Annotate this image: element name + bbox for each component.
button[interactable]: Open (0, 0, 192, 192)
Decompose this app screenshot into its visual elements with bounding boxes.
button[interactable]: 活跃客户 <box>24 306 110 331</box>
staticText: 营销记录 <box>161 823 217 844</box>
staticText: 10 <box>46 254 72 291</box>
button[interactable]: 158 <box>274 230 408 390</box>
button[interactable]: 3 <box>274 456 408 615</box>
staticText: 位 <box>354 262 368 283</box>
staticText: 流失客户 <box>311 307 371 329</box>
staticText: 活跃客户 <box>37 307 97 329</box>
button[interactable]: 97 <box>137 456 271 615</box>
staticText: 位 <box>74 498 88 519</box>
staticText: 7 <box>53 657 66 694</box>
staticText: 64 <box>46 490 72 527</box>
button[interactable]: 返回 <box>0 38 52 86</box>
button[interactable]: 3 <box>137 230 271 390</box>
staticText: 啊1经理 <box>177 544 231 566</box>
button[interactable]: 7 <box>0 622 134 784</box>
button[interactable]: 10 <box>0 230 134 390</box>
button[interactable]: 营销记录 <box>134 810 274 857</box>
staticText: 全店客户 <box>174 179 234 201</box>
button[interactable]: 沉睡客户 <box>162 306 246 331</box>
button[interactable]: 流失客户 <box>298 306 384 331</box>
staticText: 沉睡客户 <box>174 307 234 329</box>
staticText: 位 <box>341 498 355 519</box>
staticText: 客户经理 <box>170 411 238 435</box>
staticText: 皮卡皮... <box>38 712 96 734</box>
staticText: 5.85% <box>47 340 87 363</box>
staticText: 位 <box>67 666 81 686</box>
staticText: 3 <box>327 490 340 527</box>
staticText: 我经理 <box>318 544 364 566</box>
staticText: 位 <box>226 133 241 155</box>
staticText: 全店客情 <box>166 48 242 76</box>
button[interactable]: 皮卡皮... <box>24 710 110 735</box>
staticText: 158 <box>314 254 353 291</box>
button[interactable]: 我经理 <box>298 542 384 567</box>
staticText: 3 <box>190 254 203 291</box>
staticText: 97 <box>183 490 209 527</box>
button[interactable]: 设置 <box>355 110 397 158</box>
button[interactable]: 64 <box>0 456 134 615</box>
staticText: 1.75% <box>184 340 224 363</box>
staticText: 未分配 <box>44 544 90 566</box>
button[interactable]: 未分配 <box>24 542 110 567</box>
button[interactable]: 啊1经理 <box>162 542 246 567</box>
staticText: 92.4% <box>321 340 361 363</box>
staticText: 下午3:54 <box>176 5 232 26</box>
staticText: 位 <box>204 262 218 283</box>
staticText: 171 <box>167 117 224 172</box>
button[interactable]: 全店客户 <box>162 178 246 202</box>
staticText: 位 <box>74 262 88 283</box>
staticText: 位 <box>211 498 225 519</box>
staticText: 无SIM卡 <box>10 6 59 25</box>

★ ★ ★ ★ ★ ★ ★

• **Exercise details**:
Which lines of the entries above contain the string "流失客户"? Copy each one.

• **Exercise response**:
staticText: 流失客户 <box>311 307 371 329</box>
button[interactable]: 流失客户 <box>298 306 384 331</box>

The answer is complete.